Consider this simple example
library(dplyr)
dataframe <- data_frame(id = c(1,2,3,4),
group = c('a','b','c','c'),
value = c(200,400,120,300))
> dataframe
# A tibble: 4 x 3
id group value
<dbl> <chr> <dbl>
1 1 a 200
2 2 b 400
3 3 c 120
4 4 c 300
and this tidyeval function that uses dplyr
to aggregate my dataframe according to some input column.

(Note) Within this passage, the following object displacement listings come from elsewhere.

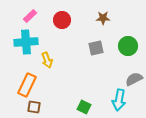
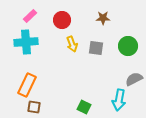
gray square: rotated 21 degrees clockwise
yellow arrow: moved 25 px right, 16 px up
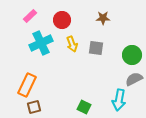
cyan cross: moved 15 px right, 1 px down; rotated 20 degrees counterclockwise
green circle: moved 4 px right, 9 px down
brown square: rotated 24 degrees counterclockwise
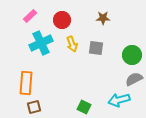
orange rectangle: moved 1 px left, 2 px up; rotated 20 degrees counterclockwise
cyan arrow: rotated 65 degrees clockwise
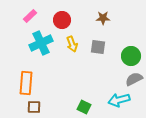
gray square: moved 2 px right, 1 px up
green circle: moved 1 px left, 1 px down
brown square: rotated 16 degrees clockwise
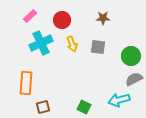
brown square: moved 9 px right; rotated 16 degrees counterclockwise
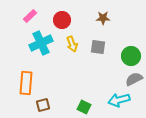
brown square: moved 2 px up
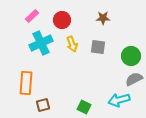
pink rectangle: moved 2 px right
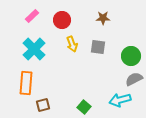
cyan cross: moved 7 px left, 6 px down; rotated 20 degrees counterclockwise
cyan arrow: moved 1 px right
green square: rotated 16 degrees clockwise
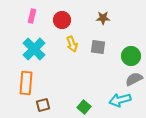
pink rectangle: rotated 32 degrees counterclockwise
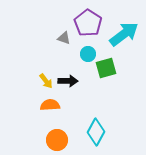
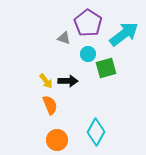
orange semicircle: rotated 72 degrees clockwise
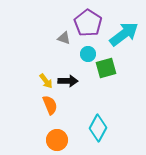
cyan diamond: moved 2 px right, 4 px up
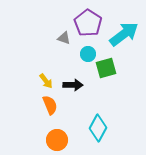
black arrow: moved 5 px right, 4 px down
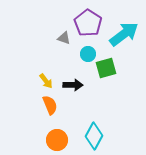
cyan diamond: moved 4 px left, 8 px down
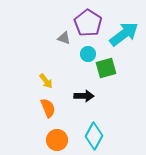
black arrow: moved 11 px right, 11 px down
orange semicircle: moved 2 px left, 3 px down
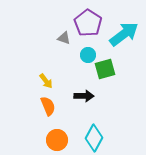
cyan circle: moved 1 px down
green square: moved 1 px left, 1 px down
orange semicircle: moved 2 px up
cyan diamond: moved 2 px down
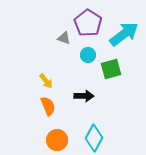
green square: moved 6 px right
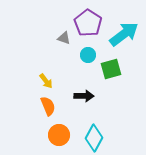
orange circle: moved 2 px right, 5 px up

func_tidy <- function(data, mygroup){
quo_var <- enquo(mygroup)
df_agg <- data %>%
group_by(!!quo_var) %>%
summarize(mean = mean(value, na.rm = TRUE),
count = n()) %>%
ungroup()
df_agg
}
now, this works
> func_tidy(dataframe, group)
# A tibble: 3 x 3
group mean count
<chr> <dbl> <int>
1 a 200 1
2 b 400 1
3 c 210 2
but doing the same thing from within a loop FAILS
for(col in c(group)){
func_tidy(dataframe, col)
}
Error in grouped_df_impl(data, unname(vars), drop) : Column `col` is unknown
What is the problem here? How can I use my tidyeval
function in a loop?
Thanks!
For looping through column names you will need to use character strings.
for(col in "group")
When you pass this variable to your function, you will need to convert it from a character string to a symbol using rlang::sym
. You use !!
to unquote so the expression is evaluated.
So your loop would look like (I add a print
to see the output):
for(col in "group"){
print( func_tidy(dataframe, !! rlang::sym(col) ) )
}
# A tibble: 3 x 3
group mean count
<chr> <dbl> <int>
1 a 200 1
2 b 400 1
3 c 210 2